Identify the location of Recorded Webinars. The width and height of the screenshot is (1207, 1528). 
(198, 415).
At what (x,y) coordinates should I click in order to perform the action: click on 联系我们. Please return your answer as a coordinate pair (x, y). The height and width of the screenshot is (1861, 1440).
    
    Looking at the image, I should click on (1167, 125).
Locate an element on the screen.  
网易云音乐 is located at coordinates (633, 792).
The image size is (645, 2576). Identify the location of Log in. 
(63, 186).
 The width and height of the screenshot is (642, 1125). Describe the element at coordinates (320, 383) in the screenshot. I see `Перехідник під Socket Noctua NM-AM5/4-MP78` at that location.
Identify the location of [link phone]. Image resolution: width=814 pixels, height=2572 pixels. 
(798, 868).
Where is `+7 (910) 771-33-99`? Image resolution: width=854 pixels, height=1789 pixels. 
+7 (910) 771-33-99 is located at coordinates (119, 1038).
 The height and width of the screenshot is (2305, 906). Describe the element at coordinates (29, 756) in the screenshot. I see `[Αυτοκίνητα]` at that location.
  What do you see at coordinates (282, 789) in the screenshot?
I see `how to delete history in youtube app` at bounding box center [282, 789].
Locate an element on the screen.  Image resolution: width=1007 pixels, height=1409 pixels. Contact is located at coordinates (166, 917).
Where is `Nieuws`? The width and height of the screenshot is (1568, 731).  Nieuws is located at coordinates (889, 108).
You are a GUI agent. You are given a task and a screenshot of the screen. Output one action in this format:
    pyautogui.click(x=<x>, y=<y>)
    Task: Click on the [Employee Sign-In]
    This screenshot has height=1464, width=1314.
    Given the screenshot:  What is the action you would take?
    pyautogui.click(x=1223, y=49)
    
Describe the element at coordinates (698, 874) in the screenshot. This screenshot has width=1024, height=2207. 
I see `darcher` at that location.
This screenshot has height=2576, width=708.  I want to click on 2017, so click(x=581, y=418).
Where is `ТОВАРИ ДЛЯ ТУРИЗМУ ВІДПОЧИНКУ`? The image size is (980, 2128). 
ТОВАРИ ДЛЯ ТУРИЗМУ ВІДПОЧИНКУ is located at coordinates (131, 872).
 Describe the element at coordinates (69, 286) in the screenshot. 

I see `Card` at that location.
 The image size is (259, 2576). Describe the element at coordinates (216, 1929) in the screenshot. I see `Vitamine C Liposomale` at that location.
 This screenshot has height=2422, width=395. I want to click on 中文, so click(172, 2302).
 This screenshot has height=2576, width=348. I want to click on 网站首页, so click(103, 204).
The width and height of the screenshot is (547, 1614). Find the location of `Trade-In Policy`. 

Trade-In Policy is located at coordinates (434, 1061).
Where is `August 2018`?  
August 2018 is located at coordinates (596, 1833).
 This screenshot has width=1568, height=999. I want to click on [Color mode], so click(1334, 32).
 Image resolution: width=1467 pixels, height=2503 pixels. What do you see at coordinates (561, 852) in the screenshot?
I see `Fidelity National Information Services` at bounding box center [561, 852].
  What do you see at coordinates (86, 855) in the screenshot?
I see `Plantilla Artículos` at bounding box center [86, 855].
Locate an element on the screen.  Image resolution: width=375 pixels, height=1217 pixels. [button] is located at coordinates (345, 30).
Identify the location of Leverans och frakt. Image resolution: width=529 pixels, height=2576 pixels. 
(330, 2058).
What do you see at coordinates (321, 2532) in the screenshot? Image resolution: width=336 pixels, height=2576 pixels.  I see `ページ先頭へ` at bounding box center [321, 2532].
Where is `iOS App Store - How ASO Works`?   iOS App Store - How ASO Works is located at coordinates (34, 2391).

◆ Problem details ◆
All records are to be retyped exactly. None may be omitted.

◆ Output of the exercise ◆
Identify the location of Recorded Webinars. The width and height of the screenshot is (1207, 1528). 
(198, 415).
At what (x,y) coordinates should I click in order to perform the action: click on 联系我们. Please return your answer as a coordinate pair (x, y). The height and width of the screenshot is (1861, 1440).
    
    Looking at the image, I should click on (1167, 125).
Locate an element on the screen.  
网易云音乐 is located at coordinates (633, 792).
The image size is (645, 2576). Identify the location of Log in. 
(63, 186).
 The width and height of the screenshot is (642, 1125). Describe the element at coordinates (320, 383) in the screenshot. I see `Перехідник під Socket Noctua NM-AM5/4-MP78` at that location.
Identify the location of [link phone]. Image resolution: width=814 pixels, height=2572 pixels. 
(798, 868).
Where is `+7 (910) 771-33-99`? Image resolution: width=854 pixels, height=1789 pixels. 
+7 (910) 771-33-99 is located at coordinates (119, 1038).
 The height and width of the screenshot is (2305, 906). Describe the element at coordinates (29, 756) in the screenshot. I see `[Αυτοκίνητα]` at that location.
  What do you see at coordinates (282, 789) in the screenshot?
I see `how to delete history in youtube app` at bounding box center [282, 789].
Locate an element on the screen.  Image resolution: width=1007 pixels, height=1409 pixels. Contact is located at coordinates (166, 917).
Where is `Nieuws`? The width and height of the screenshot is (1568, 731).  Nieuws is located at coordinates (889, 108).
You are a GUI agent. You are given a task and a screenshot of the screen. Output one action in this format:
    pyautogui.click(x=<x>, y=<y>)
    Task: Click on the [Employee Sign-In]
    This screenshot has height=1464, width=1314.
    Given the screenshot:  What is the action you would take?
    pyautogui.click(x=1223, y=49)
    
Describe the element at coordinates (698, 874) in the screenshot. This screenshot has width=1024, height=2207. 
I see `darcher` at that location.
This screenshot has height=2576, width=708.  I want to click on 2017, so click(x=581, y=418).
Where is `ТОВАРИ ДЛЯ ТУРИЗМУ ВІДПОЧИНКУ`? The image size is (980, 2128). 
ТОВАРИ ДЛЯ ТУРИЗМУ ВІДПОЧИНКУ is located at coordinates (131, 872).
 Describe the element at coordinates (69, 286) in the screenshot. 

I see `Card` at that location.
 The image size is (259, 2576). Describe the element at coordinates (216, 1929) in the screenshot. I see `Vitamine C Liposomale` at that location.
 This screenshot has height=2422, width=395. I want to click on 中文, so click(172, 2302).
 This screenshot has height=2576, width=348. I want to click on 网站首页, so click(103, 204).
The width and height of the screenshot is (547, 1614). Find the location of `Trade-In Policy`. 

Trade-In Policy is located at coordinates (434, 1061).
Where is `August 2018`?  
August 2018 is located at coordinates (596, 1833).
 This screenshot has width=1568, height=999. I want to click on [Color mode], so click(1334, 32).
 Image resolution: width=1467 pixels, height=2503 pixels. What do you see at coordinates (561, 852) in the screenshot?
I see `Fidelity National Information Services` at bounding box center [561, 852].
  What do you see at coordinates (86, 855) in the screenshot?
I see `Plantilla Artículos` at bounding box center [86, 855].
Locate an element on the screen.  Image resolution: width=375 pixels, height=1217 pixels. [button] is located at coordinates (345, 30).
Identify the location of Leverans och frakt. Image resolution: width=529 pixels, height=2576 pixels. 
(330, 2058).
What do you see at coordinates (321, 2532) in the screenshot? Image resolution: width=336 pixels, height=2576 pixels.  I see `ページ先頭へ` at bounding box center [321, 2532].
Where is `iOS App Store - How ASO Works`?   iOS App Store - How ASO Works is located at coordinates (34, 2391).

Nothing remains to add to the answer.